I thought about that, also, with the Get Back film, which I was blown away by. Sean and I saw that and we just fell in love with Dad again, because we saw a side of him with Paul and the rest of the band where he was a cheeky monkey, to say the least. Cynical, smart, goofy, fun, talented — you name it, throw it in there, he had it all. That reminded me of how I remembered him as a kid — being just that.

Read More: There's Not Much Left To Reveal About The Beatles' End. Let's Use The Get Back Doc As A Manual For Moving Forward.

So, it was the culmination of so many things. And the other thing that really, I guess, was the stamp on the seal, was, initially, my birth name on my passport was John Charles Julian Lennon. When I went to the airport, through security, or this, that, or the other, people wouldn't always recognize me and they'd go, "Oh, John Lennon! Haaa! That's funny! Are you related?" A gazillion comments.

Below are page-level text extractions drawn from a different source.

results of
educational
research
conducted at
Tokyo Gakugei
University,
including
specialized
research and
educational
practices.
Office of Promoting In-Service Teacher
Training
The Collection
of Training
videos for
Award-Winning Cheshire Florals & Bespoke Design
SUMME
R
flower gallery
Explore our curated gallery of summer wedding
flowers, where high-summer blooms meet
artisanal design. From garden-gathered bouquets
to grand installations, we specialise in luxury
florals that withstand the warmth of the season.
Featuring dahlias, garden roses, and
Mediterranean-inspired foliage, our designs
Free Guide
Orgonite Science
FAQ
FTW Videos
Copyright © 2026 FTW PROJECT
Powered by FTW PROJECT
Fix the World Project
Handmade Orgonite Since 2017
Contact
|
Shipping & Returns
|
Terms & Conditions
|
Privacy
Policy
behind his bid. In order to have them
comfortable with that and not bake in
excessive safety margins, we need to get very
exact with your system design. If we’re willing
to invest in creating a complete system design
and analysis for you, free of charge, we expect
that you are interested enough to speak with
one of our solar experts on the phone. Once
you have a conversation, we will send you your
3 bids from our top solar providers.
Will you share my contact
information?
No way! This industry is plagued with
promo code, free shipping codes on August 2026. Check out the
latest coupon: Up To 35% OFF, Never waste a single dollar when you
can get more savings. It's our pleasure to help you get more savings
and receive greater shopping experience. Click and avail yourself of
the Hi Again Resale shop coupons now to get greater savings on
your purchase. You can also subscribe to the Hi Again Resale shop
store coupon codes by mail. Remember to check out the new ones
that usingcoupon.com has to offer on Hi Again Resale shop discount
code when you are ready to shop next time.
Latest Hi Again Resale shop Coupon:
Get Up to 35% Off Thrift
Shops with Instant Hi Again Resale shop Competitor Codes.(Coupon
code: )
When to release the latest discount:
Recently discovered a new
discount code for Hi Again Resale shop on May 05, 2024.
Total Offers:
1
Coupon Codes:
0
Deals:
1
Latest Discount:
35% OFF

That would always make me feel incredibly anxious, because I'd always been called Julian. These moments at security checkpoints, the passport, "John, John, John" — I was sick of it. So, in 2020, I changed my name. But I still liked the J-C-J-L — the rhythm of my initials — and I respected my parents' decision to give me those names. But I wanted to be me, finally, so I just switched "John" and "Julian." And when I did that, it was like a whole weight came off my shoulders. I felt, "I'm finally Julian! I'm finally Jules, or Jude!"

It all made sense to me that this was just a reflection of the past. It was about how far I'd come, or I'd grown, and how I feel, quite possibly, now, more balanced, more focused, more at peace, and with purpose than I'd ever been in my life before. It just seemed like the right thing, and the right time. Getting to a point where I can just say, "Ask me anything! I don't care anymore!"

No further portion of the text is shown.